D’autres chercheurs ont également noté l’importance du repos pour la santé mentale. David Eccles et ses collègues de l’Université d’État de Floride ont réalisé d’excellents travaux sur l’importance du repos chez les athlètes de haut niveau. Ce qu’ils ont découvert, c’est que les athlètes ont besoin de différents types de repos pour récupérer mentalement (Eccles et Kazmier, 2019). Ainsi, un jour de congé d’entraînement ou d’entraînement de faible intensité peut être physiquement reposant, mais si l’entraîneur organise des réunions ou assigne des devoirs (comme regarder des vidéos) nécessitant un engagement cognitif, l’entraîneur pourrait interférer avec la récupération mentale des athlètes et, en fin de compte, leur capacité à s’épanouir.
L’une des principales conclusions de notre recherche et de l’étude d’Eccles et Kazmier (2019) est que le temps libre permettait un repos actif éveillé. Le repos actif éveillé impliquait des activités à faible demande cognitive, comme écouter de la musique, jouer à des jeux vidéo ou s’échapper du sport pour parler avec des personnes non sportives d’autres intérêts, passe-temps et passions. Pour les entraîneurs, cela signifie que le fait de donner aux étudiants-athlètes un jour de congé par semaine pour l’entraînement ou la pratique, mais d’attendre d’eux qu’ils l’utilisent pour regarder des vidéos, étudier pour l’école ou assister à des réunions d’équipe et à des activités de développement de l’esprit d’équipe, peut ne pas permettre aux étudiants-athlètes une récupération psychologique adéquate. Une récupération inadéquate peut conduire à l’épuisement et, avec le temps, potentiellement à l’alanguissement.
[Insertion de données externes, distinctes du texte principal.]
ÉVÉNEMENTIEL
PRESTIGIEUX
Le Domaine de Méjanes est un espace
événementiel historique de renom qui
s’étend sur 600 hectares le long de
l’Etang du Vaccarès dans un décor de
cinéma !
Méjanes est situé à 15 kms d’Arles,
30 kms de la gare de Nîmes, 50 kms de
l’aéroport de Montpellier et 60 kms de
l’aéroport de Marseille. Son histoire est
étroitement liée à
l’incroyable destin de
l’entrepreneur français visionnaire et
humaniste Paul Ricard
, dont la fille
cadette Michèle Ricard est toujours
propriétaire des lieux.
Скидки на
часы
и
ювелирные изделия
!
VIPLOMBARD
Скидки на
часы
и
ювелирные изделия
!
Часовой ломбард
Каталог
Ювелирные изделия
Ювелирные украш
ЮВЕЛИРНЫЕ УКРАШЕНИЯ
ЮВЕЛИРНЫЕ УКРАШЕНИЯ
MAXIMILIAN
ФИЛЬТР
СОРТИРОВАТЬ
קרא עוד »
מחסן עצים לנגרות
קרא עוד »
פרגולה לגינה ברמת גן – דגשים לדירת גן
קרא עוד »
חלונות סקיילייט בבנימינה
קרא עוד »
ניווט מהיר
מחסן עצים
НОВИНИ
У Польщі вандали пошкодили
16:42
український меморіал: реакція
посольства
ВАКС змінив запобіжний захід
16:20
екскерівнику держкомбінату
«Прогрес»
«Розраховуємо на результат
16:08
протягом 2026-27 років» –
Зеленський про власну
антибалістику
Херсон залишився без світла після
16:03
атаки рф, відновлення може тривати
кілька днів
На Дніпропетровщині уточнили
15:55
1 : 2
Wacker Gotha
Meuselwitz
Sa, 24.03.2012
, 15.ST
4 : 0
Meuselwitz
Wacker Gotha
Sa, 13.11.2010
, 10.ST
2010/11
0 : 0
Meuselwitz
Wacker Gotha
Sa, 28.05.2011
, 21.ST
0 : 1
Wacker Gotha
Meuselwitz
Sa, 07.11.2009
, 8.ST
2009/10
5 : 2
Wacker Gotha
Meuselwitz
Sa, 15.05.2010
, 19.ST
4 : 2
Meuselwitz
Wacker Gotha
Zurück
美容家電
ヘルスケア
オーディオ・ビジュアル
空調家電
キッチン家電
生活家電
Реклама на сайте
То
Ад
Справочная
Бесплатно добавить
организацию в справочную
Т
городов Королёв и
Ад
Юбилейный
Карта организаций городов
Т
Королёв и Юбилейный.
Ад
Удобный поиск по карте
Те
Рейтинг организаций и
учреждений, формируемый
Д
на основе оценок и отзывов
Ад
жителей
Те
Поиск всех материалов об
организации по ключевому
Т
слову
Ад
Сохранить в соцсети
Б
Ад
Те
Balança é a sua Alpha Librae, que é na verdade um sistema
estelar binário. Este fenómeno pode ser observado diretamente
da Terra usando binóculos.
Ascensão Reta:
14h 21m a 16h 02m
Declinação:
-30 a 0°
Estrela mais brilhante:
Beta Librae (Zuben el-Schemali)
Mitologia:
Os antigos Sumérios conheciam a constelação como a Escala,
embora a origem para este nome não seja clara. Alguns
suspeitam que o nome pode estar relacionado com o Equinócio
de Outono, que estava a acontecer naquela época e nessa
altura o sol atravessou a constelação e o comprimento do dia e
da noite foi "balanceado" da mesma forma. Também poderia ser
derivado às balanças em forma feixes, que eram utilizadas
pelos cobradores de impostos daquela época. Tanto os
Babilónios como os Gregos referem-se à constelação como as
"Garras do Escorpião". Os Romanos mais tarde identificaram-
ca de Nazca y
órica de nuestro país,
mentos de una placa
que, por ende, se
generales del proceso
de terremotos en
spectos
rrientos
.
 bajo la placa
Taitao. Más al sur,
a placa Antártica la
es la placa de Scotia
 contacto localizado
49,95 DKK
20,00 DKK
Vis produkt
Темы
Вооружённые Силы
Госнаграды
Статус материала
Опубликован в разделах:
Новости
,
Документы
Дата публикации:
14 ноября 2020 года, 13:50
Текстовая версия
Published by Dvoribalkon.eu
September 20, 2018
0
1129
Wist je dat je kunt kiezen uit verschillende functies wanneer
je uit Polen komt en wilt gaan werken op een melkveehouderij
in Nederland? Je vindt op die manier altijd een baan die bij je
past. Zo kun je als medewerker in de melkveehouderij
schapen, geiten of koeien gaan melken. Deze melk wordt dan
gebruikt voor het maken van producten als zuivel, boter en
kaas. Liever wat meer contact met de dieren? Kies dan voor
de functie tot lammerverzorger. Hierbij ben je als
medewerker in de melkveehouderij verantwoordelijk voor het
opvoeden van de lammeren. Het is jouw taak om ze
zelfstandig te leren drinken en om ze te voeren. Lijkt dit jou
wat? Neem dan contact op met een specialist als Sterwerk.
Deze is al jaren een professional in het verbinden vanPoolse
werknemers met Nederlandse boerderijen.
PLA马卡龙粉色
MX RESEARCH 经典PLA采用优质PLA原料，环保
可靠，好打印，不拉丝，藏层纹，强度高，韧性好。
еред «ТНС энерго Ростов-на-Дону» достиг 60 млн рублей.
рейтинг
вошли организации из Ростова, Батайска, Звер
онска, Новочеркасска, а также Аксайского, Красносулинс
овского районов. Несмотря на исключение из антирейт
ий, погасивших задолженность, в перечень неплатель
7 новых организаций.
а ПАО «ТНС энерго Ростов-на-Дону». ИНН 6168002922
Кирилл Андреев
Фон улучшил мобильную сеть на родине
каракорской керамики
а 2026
Les entraîneurs doivent réfléchir à la façon dont les contraintes de temps peuvent affecter leurs étudiants-athlètes. Ils doivent réfléchir à la manière dont le calendrier ou la structure de l’entraînement peuvent être modifiés pour laisser du temps et de l’espace aux activités à faible demande cognitive. De même, les administrateurs sportifs doivent envisager des politiques qui limitent les activités de l’équipe pendant les semaines de repos ou les congés. De telles stratégies donnent aux étudiants-athlètes le temps et l’espace nécessaires pour récupérer mentalement. Elles pourraient également aider les étudiants-athlètes à se sentir plus vifs et plus attentifs lorsqu’ils reprennent l’entraînement, ce qui permettrait de mieux utiliser le précieux temps d’entraînement et de réunion de l’équipe.
Conclusion
La santé mentale est un sujet de plus en plus important dans le sport, et ce pour une bonne raison. Des recherches récentes ont permis de comprendre comment nous pouvons aider à soutenir la santé mentale des étudiants-athlètes au cours d’une saison. Nous pourrions aider davantage d’étudiants-athlètes à s’épanouir sur le plan de la santé mentale en leur donnant des outils avant la saison afin qu’ils puissent planifier les exigences de leur programme sportif, en communiquant ouvertement avec eux tout au long de la saison et en les aidant à réfléchir à leur évolution à la fin de la saison. Si nous combinons ces actions avec des considérations sur la façon dont l’environnement sportif peut être modifié pour permettre aux étudiants-athlètes de se reposer, de récupérer et de gérer leurs exigences non sportives, nous pouvons être sur la bonne voie pour tirer le meilleur parti du système sportif universitaire canadien qui nous passionne tous.